EXERCISE DATA
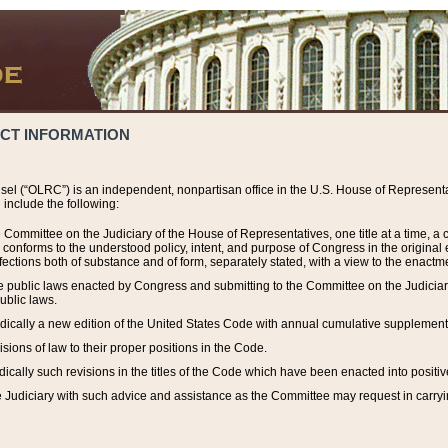
ACT INFORMATION
el (“OLRC”) is an independent, nonpartisan office in the U.S. House of Representat
include the following:
 Committee on the Judiciary of the House of Representatives, one title at a time, 
h conforms to the understood policy, intent, and purpose of Congress in the origin
ections both of substance and of form, separately stated, with a view to the enactmen
the public laws enacted by Congress and submitting to the Committee on the Judici
ublic laws.
dically a new edition of the United States Code with annual cumulative supplement
sions of law to their proper positions in the Code.
ically such revisions in the titles of the Code which have been enacted into positiv
Judiciary with such advice and assistance as the Committee may request in carrying o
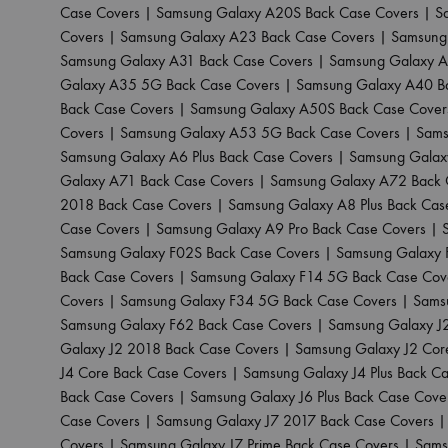
Case Covers
|
Samsung Galaxy A20S Back Case Covers
|
S
Covers
|
Samsung Galaxy A23 Back Case Covers
|
Samsung
Samsung Galaxy A31 Back Case Covers
|
Samsung Galaxy A
Galaxy A35 5G Back Case Covers
|
Samsung Galaxy A40 B
Back Case Covers
|
Samsung Galaxy A50S Back Case Cover
Covers
|
Samsung Galaxy A53 5G Back Case Covers
|
Sams
Samsung Galaxy A6 Plus Back Case Covers
|
Samsung Galax
Galaxy A71 Back Case Covers
|
Samsung Galaxy A72 Back 
2018 Back Case Covers
|
Samsung Galaxy A8 Plus Back Cas
Case Covers
|
Samsung Galaxy A9 Pro Back Case Covers
|
Samsung Galaxy F02S Back Case Covers
|
Samsung Galaxy 
Back Case Covers
|
Samsung Galaxy F14 5G Back Case Cov
Covers
|
Samsung Galaxy F34 5G Back Case Covers
|
Sams
Samsung Galaxy F62 Back Case Covers
|
Samsung Galaxy J
Galaxy J2 2018 Back Case Covers
|
Samsung Galaxy J2 Cor
J4 Core Back Case Covers
|
Samsung Galaxy J4 Plus Back C
Back Case Covers
|
Samsung Galaxy J6 Plus Back Case Cove
Case Covers
|
Samsung Galaxy J7 2017 Back Case Covers
Covers
|
Samsung Galaxy J7 Prime Back Case Covers
|
Sams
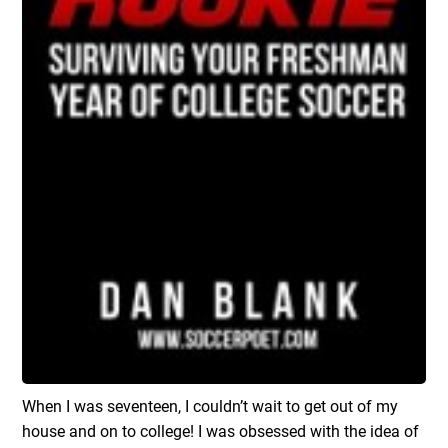
When I was seventeen, I couldn’t wait to get out of my
house and on to college! I was obsessed with the idea of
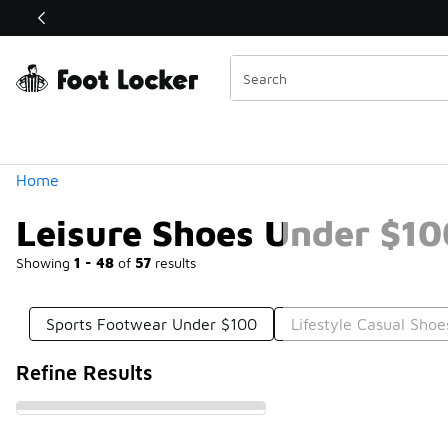
Similar
Shop the Sale 💣
 40% Off Sale Extended🔥
Categories
Home
Leisure Shoes Under $10
Showing
1 - 48
of
57
results
Sports Footwear Under $100
Lifestyle Casual Sho
Refine Results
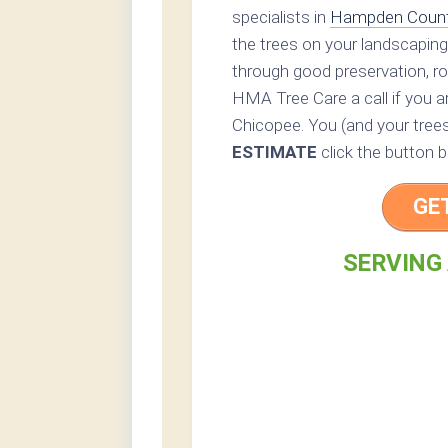
specialists in
Hampden Coun
the trees on your landscaping
through good preservation, ro
HMA Tree Care a call if you ar
Chicopee. You (and your trees)
ESTIMATE
click the button b
GE
SERVING 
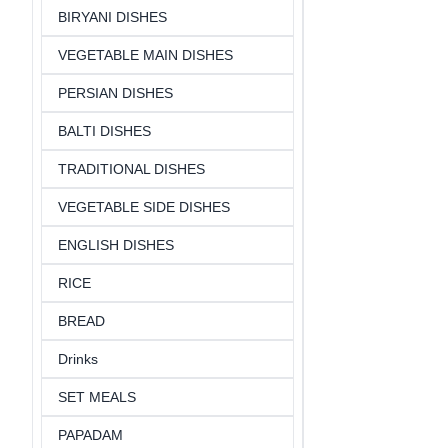
BIRYANI DISHES
VEGETABLE MAIN DISHES
PERSIAN DISHES
BALTI DISHES
TRADITIONAL DISHES
VEGETABLE SIDE DISHES
ENGLISH DISHES
RICE
BREAD
Drinks
SET MEALS
PAPADAM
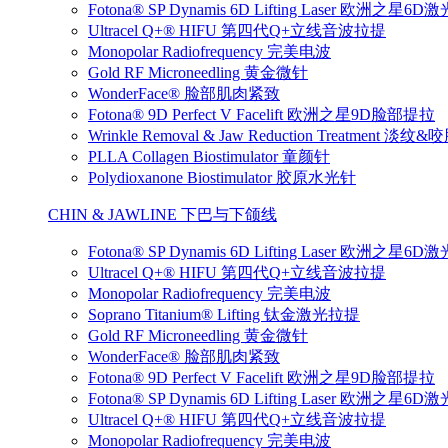
Fotona® SP Dynamis 6D Lifting Laser 欧洲之星6
Ultracel Q+® HIFU 第四代Q+立线音波拉提
Monopolar Radiofrequency 完美电波
Gold RF Microneedling 黄金微针
WonderFace® 脸部肌肉紧致
Fotona® 9D Perfect V Facelift 欧洲之星9D脸部提拉
Wrinkle Removal & Jaw Reduction Treatmen
PLLA Collagen Biostimulator 童颜针
Polydioxanone Biostimulator 胶原水光针
CHIN & JAWLINE 下巴与下颌线
Fotona® SP Dynamis 6D Lifting Laser 欧洲之星6
Ultracel Q+® HIFU 第四代Q+立线音波拉提
Monopolar Radiofrequency 完美电波
Soprano Titanium® Lifting 钛金激光拉提
Gold RF Microneedling 黄金微针
WonderFace® 脸部肌肉紧致
Fotona® 9D Perfect V Facelift 欧洲之星9D脸部提拉
Fotona® SP Dynamis 6D Lifting Laser 欧洲之星6
Ultracel Q+® HIFU 第四代Q+立线音波拉提
Monopolar Radiofrequency 完美电波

EXERCISE OBJECTIVE
When you print the entries, keep every line exactly as it is and drop the pictures.

ANSWER AREA
ACT INFORMATION
el (“OLRC”) is an independent, nonpartisan office in the U.S. House of Representat
include the following:
 Committee on the Judiciary of the House of Representatives, one title at a time, 
h conforms to the understood policy, intent, and purpose of Congress in the origin
ections both of substance and of form, separately stated, with a view to the enactmen
the public laws enacted by Congress and submitting to the Committee on the Judici
ublic laws.
dically a new edition of the United States Code with annual cumulative supplement
sions of law to their proper positions in the Code.
ically such revisions in the titles of the Code which have been enacted into positiv
Judiciary with such advice and assistance as the Committee may request in carrying o
Case Covers
|
Samsung Galaxy A20S Back Case Covers
|
S
Covers
|
Samsung Galaxy A23 Back Case Covers
|
Samsung
Samsung Galaxy A31 Back Case Covers
|
Samsung Galaxy A
Galaxy A35 5G Back Case Covers
|
Samsung Galaxy A40 B
Back Case Covers
|
Samsung Galaxy A50S Back Case Cover
Covers
|
Samsung Galaxy A53 5G Back Case Covers
|
Sams
Samsung Galaxy A6 Plus Back Case Covers
|
Samsung Galax
Galaxy A71 Back Case Covers
|
Samsung Galaxy A72 Back 
2018 Back Case Covers
|
Samsung Galaxy A8 Plus Back Cas
Case Covers
|
Samsung Galaxy A9 Pro Back Case Covers
|
Samsung Galaxy F02S Back Case Covers
|
Samsung Galaxy 
Back Case Covers
|
Samsung Galaxy F14 5G Back Case Cov
Covers
|
Samsung Galaxy F34 5G Back Case Covers
|
Sams
Samsung Galaxy F62 Back Case Covers
|
Samsung Galaxy J
Galaxy J2 2018 Back Case Covers
|
Samsung Galaxy J2 Cor
J4 Core Back Case Covers
|
Samsung Galaxy J4 Plus Back C
Back Case Covers
|
Samsung Galaxy J6 Plus Back Case Cove
Case Covers
|
Samsung Galaxy J7 2017 Back Case Covers
Covers
|
Samsung Galaxy J7 Prime Back Case Covers
|
Sams
When I was seventeen, I couldn’t wait to get out of my
house and on to college! I was obsessed with the idea of
Similar
Shop the Sale 💣
 40% Off Sale Extended🔥
Categories
Home
Leisure Shoes Under $10
Showing
1 - 48
of
57
results
Sports Footwear Under $100
Lifestyle Casual Sho
Refine Results
specialists in
Hampden Coun
the trees on your landscaping
through good preservation, ro
HMA Tree Care a call if you ar
Chicopee. You (and your trees)
ESTIMATE
click the button b
GE
SERVING 
BIRYANI DISHES
VEGETABLE MAIN DISHES
PERSIAN DISHES
BALTI DISHES
TRADITIONAL DISHES
VEGETABLE SIDE DISHES
ENGLISH DISHES
RICE
BREAD
Drinks
SET MEALS
PAPADAM
Fotona® SP Dynamis 6D Lifting Laser 欧洲之星6
Ultracel Q+® HIFU 第四代Q+立线音波拉提
Monopolar Radiofrequency 完美电波
Gold RF Microneedling 黄金微针
WonderFace® 脸部肌肉紧致
Fotona® 9D Perfect V Facelift 欧洲之星9D脸部提拉
Wrinkle Removal & Jaw Reduction Treatmen
PLLA Collagen Biostimulator 童颜针
Polydioxanone Biostimulator 胶原水光针
CHIN & JAWLINE 下巴与下颌线
Fotona® SP Dynamis 6D Lifting Laser 欧洲之星6
Ultracel Q+® HIFU 第四代Q+立线音波拉提
Monopolar Radiofrequency 完美电波
Soprano Titanium® Lifting 钛金激光拉提
Gold RF Microneedling 黄金微针
WonderFace® 脸部肌肉紧致
Fotona® 9D Perfect V Facelift 欧洲之星9D脸部提拉
Fotona® SP Dynamis 6D Lifting Laser 欧洲之星6
Ultracel Q+® HIFU 第四代Q+立线音波拉提
Monopolar Radiofrequency 完美电波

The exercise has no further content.